Weaponizing Water
Gary Brown, the director of the Detroit Water and Sewerage Department, recently revealed that the Duggan administration is once again threatening to use water shut-offs as a weapon to clear people out of neighborhoods. Brown had scarcely concluded his interview with Bridge Magazine when Food and Water Watch released its first national assessments of water shut-offs for non-payment of bills. The report entitled America’s Secret Water Crisis: National Shutoff Survey Reveals Water Affordability Emergency Affecting Millions, is a stark condemnation of the approach Duggan is taking to the water crisis.

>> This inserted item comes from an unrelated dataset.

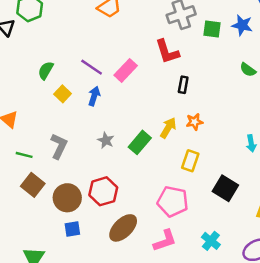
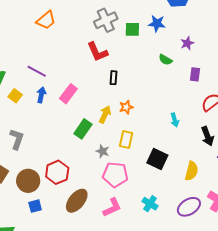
pink rectangle: (126, 70) -> (68, 94), moved
gray star: (106, 140) -> (103, 151), moved

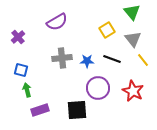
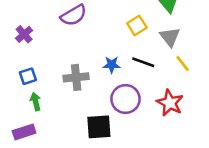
gray cross: (62, 58) -> (76, 77), moved
blue square: (21, 70) -> (28, 76), turned -32
purple rectangle: (40, 110) -> (24, 132), moved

Duggan and Brown would do well to consider the key findings of the report. It concludes:
We estimate that 15 million Americans experienced a water shutoff for overdue bills in 2016.

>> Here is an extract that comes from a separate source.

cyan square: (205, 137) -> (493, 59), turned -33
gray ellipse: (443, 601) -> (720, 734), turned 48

The average water utility shut off one in 20 households for nonpayment that year.
Most water shutoffs are concentrated in the South: Oklahoma, Arkansas, Louisiana, and Florida.
Detroit figured prominently in the report. Of the 73 municipalities that responded to the survey, Detroit ranks number 9 in the percentage of shut-offs. We are the largest city outside the South to experience these shut-offs.

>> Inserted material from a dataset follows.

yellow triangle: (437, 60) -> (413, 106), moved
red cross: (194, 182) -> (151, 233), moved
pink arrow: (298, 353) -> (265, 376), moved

The report explains, “The highest shutoff rates occurred in lower-income cities with higher rates of poverty and unemployment. Water service is exceedingly unaffordable for low-income households in Detroit and New Orleans, in particular. More than one in five households in these cities receive water bills that exceed 9 percent of their income.”
Shut-off policies and high water bills especially affect communities of color. The report noted, “Overall, communities of color had higher water bill burdens. This pattern was seen among the cities with the highest and lowest shutoff rates.”
Things do not need to be this way. Two cities do not use a shut-off policy at all for nonpayment of bills, Eau Claire, Wisconsin, and Leominster, Massachusetts. Several cities have either adopted or are moving toward real water affordability based on income, not use.
The truth that Brown, Duggan, and the corporate elite refuse to admit is that water shut-offs make no economic sense. As economists have demonstrated time and again, a water affordability plan based on income is a much smarter way to collectively support public utilities. Such a plan rewards conservation, supports vulnerable families, improves public health, and expands consciousness of our responsibilities as stewards of the waters that support us.
Yet Duggan and his cronies have refused to address this logic. Instead, they have avoided any substantial effort to provide a rational water policy.
Now Gary Brown has made it clear why. The administration sees water as a weapon for ethnic cleansing.
This was clear from the first day of Emergency Management when Kevyn Orr tried to sell the water department to private interests. Ultimately that effort lead to the establishment of the Great Lakes Water Authority, the loss of control of the department by the city, and a deal that will earn Detroit less per year than it is currently paying the consultants to review the water system.
Duggan of course denies he intends to close down any neighborhoods. But the reality is that the current pattern of persistent water shut-offs, foreclosures, school closings, and lack of adequate transportation make life more and more difficult throughout much of the city.
Detroit has the opportunity to provide visionary, thoughtful policies for water usage. There are broad citizen coalitions that have spent decades clarifying the simple idea that water is a human right and a sacred trust. These organizations have already crafted affordable water policies and have led the way in water conservation and consciousness.
It should be clear to everyone Duggan is weaponizing water in his drive to remake Detroit as a whiter, wealthier city. Evidence keeps mounting that he is ignoring those who have an inclusive justice vision of how we can live together.